-- Input records follows --

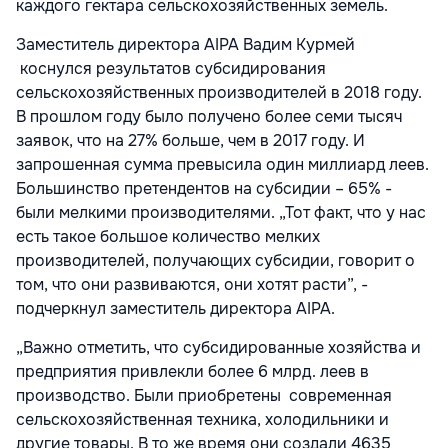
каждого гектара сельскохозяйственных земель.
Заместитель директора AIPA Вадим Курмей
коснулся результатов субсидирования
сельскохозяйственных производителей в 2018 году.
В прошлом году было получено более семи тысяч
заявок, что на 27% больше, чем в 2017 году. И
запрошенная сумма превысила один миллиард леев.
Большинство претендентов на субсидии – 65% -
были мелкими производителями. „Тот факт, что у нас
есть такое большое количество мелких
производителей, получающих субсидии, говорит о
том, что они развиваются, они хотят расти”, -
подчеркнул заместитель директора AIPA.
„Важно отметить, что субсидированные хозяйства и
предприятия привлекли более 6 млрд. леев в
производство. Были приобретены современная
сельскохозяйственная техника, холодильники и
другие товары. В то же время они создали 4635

-- Input records concluded --
-- Input records follows --

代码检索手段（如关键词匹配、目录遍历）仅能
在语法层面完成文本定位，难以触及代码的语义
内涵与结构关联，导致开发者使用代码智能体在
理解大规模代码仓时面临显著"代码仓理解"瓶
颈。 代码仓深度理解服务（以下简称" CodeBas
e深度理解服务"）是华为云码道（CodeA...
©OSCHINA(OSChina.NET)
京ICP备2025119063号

-- Input records concluded --

- What to do:
Wherever the line holding "коснулся результатов субсидирования" falls in the entries above, copy exactly from it through the line holding "другие товары. В то же время они создали 4635", inclusive, and add nothing.

- Your solution:
коснулся результатов субсидирования
сельскохозяйственных производителей в 2018 году.
В прошлом году было получено более семи тысяч
заявок, что на 27% больше, чем в 2017 году. И
запрошенная сумма превысила один миллиард леев.
Большинство претендентов на субсидии – 65% -
были мелкими производителями. „Тот факт, что у нас
есть такое большое количество мелких
производителей, получающих субсидии, говорит о
том, что они развиваются, они хотят расти”, -
подчеркнул заместитель директора AIPA.
„Важно отметить, что субсидированные хозяйства и
предприятия привлекли более 6 млрд. леев в
производство. Были приобретены современная
сельскохозяйственная техника, холодильники и
другие товары. В то же время они создали 4635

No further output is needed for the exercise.